# Schloss Grubhof--Salzburg Austria--fun for teens?



## elaine (Mar 4, 2015)

Hi, we have an exchange into Schloss Grubhof for next summer that sleeps 6. We are debating going to Prague (in a hotel) for 4 days instead.  Either Prague or Austria will be added onto a week in Paris. We will have 3 teens with us (14, 15, 18). DH thinks teens will be bored in Austria, but I think we should keep the exchange as it is an old castle (sounds cool). We will only use 5 nights.  We would go to Salzburg 1 day, Eagle Nest 1 day and maybe hike 1/2 day.
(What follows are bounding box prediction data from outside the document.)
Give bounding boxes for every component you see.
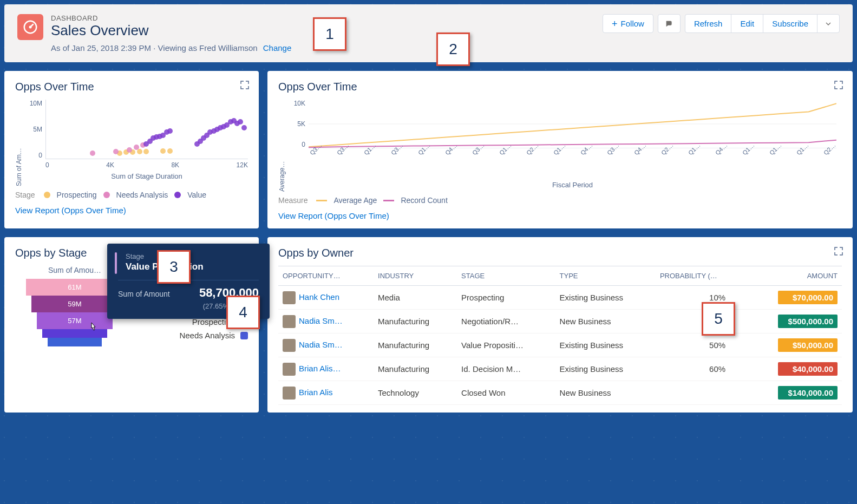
subscribe-button[interactable]: Subscribe xyxy=(763,14,817,33)
svg-point-1 xyxy=(29,26,32,29)
cursor-icon xyxy=(88,322,99,336)
y-axis-label: Sum of Am… xyxy=(15,100,23,186)
scatter-point[interactable] xyxy=(238,119,243,125)
line-plot[interactable] xyxy=(309,100,836,148)
column-header[interactable]: INDUSTRY xyxy=(374,266,457,286)
y-ticks: 10K5K0 xyxy=(289,100,305,148)
owner-cell[interactable]: Brian Alis xyxy=(278,381,374,405)
page-title: Sales Overview xyxy=(51,22,291,39)
card-title: Opps Over Time xyxy=(15,81,248,93)
scatter-point[interactable] xyxy=(143,149,149,154)
card-title: Opps by Owner xyxy=(278,247,842,259)
chatter-icon-button[interactable] xyxy=(658,14,681,33)
follow-button[interactable]: + Follow xyxy=(603,14,653,33)
avatar xyxy=(283,387,296,400)
legend: Measure Average Age Record Count xyxy=(278,196,842,205)
opportunities-table: OPPORTUNITY…INDUSTRYSTAGETYPEPROBABILITY… xyxy=(278,266,842,405)
scatter-point[interactable] xyxy=(90,150,95,156)
table-row[interactable]: Nadia Sm…ManufacturingValue Propositi…Ex… xyxy=(278,333,842,357)
expand-icon[interactable] xyxy=(834,81,843,91)
expand-icon[interactable] xyxy=(240,81,249,91)
owner-cell[interactable]: Nadia Sm… xyxy=(278,310,374,333)
y-ticks: 10M5M0 xyxy=(26,100,42,159)
callout-5: 5 xyxy=(702,302,735,336)
more-actions-button[interactable] xyxy=(817,14,840,33)
owner-cell[interactable]: Nadia Sm… xyxy=(278,333,374,357)
callout-4: 4 xyxy=(226,296,260,329)
scatter-point[interactable] xyxy=(167,148,173,154)
scatter-point[interactable] xyxy=(160,148,166,154)
scatter-point[interactable] xyxy=(134,145,139,150)
change-link[interactable]: Change xyxy=(263,43,292,53)
funnel-segment[interactable]: 59M xyxy=(31,296,118,312)
funnel-segment[interactable] xyxy=(48,338,102,346)
callout-1: 1 xyxy=(313,17,346,51)
view-report-link[interactable]: View Report (Opps Over Time) xyxy=(278,211,389,220)
dashboard-header: DASHBOARD Sales Overview As of Jan 25, 2… xyxy=(4,4,853,62)
dashboard-icon xyxy=(17,14,43,40)
refresh-button[interactable]: Refresh xyxy=(685,14,732,33)
header-actions: + Follow Refresh Edit Subscribe xyxy=(603,14,840,33)
header-subtitle: As of Jan 25, 2018 2:39 PM · Viewing as … xyxy=(51,43,291,53)
table-row[interactable]: Hank ChenMediaProspectingExisting Busine… xyxy=(278,286,842,310)
header-label: DASHBOARD xyxy=(51,14,291,22)
x-ticks: Q3…Q3…Q1…Q3…Q1…Q4…Q3…Q1…Q2…Q1…Q4…Q3…Q4…Q… xyxy=(309,152,836,158)
avatar xyxy=(283,315,296,328)
legend: Stage Prospecting Needs Analysis Value xyxy=(15,191,248,199)
column-header[interactable]: TYPE xyxy=(555,266,656,286)
x-axis-label: Sum of Stage Duration xyxy=(45,172,248,180)
avatar xyxy=(283,339,296,352)
card-title: Opps Over Time xyxy=(278,81,842,93)
card-opps-over-time-line: Opps Over Time Average… 10K5K0 xyxy=(267,71,853,228)
card-opps-by-owner: Opps by Owner OPPORTUNITY…INDUSTRYSTAGET… xyxy=(267,237,853,413)
owner-cell[interactable]: Brian Alis… xyxy=(278,357,374,381)
column-header[interactable]: OPPORTUNITY… xyxy=(278,266,374,286)
table-row[interactable]: Brian Alis…ManufacturingId. Decision M…E… xyxy=(278,357,842,381)
card-opps-over-time-scatter: Opps Over Time Sum of Am… 10M5M0 04K8K12… xyxy=(4,71,259,228)
column-header[interactable]: AMOUNT xyxy=(747,266,842,286)
edit-button[interactable]: Edit xyxy=(731,14,763,33)
y-axis-label: Average… xyxy=(278,100,286,192)
callout-2: 2 xyxy=(436,32,470,66)
x-ticks: 04K8K12K xyxy=(45,161,248,169)
scatter-point[interactable] xyxy=(137,149,142,154)
scatter-point[interactable] xyxy=(241,125,247,130)
card-opps-by-stage: Opps by Stage Sum of Amou… 61M59M57M Id.… xyxy=(4,237,259,413)
table-row[interactable]: Brian AlisTechnologyClosed WonNew Busine… xyxy=(278,381,842,405)
funnel-segment[interactable]: 57M xyxy=(37,312,113,329)
column-header[interactable]: PROBABILITY (… xyxy=(656,266,747,286)
callout-3: 3 xyxy=(157,250,191,284)
view-report-link[interactable]: View Report (Opps Over Time) xyxy=(15,206,126,215)
x-axis-label: Fiscal Period xyxy=(309,181,836,189)
expand-icon[interactable] xyxy=(834,247,843,258)
avatar xyxy=(283,363,296,376)
column-header[interactable]: STAGE xyxy=(457,266,555,286)
avatar xyxy=(283,291,296,304)
owner-cell[interactable]: Hank Chen xyxy=(278,286,374,310)
table-row[interactable]: Nadia Sm…ManufacturingNegotiation/R…New … xyxy=(278,310,842,333)
scatter-plot[interactable] xyxy=(45,100,248,159)
scatter-point[interactable] xyxy=(167,128,173,134)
What else would be fun for teens in this area. We will have a car.  An interesting castles? Adventure parks, zip lining, etc.?  WWYD- Grubhof or Prague (in a hotel)?


----------



## Bwolf (Mar 4, 2015)

TripAdvisor Reviews heavily criticize the resort for various reasons.  There are salt mines in the area that are fun to visit.  Salzburg itself is worth several days of sightseeing.  You could make this work.  

We'd probably do Grubhof despite the bad reviews.


----------



## Ken555 (Mar 4, 2015)

Salzburg is a wonderful town deserving of at least a full day or two. Also, the area surrounding the city is very nice with a number of small towns and lots to see.


Sent from my iPad


----------



## Jay_Y (Mar 4, 2015)

There is a lot to see in and around Salzburg, like salt mine tours, Sound of Music tours, beautiful churches, and Mozart's birthplace. Hohensalzburg Castle is fun to see - it's a nice hike up to the castle, and the views are pretty incredible.  There are many street food carts selling a local specialty called "kaisekrainer," which is sausage stuffed with cheese.  There really is plenty for teenagers to do, depending on what their interests are!


----------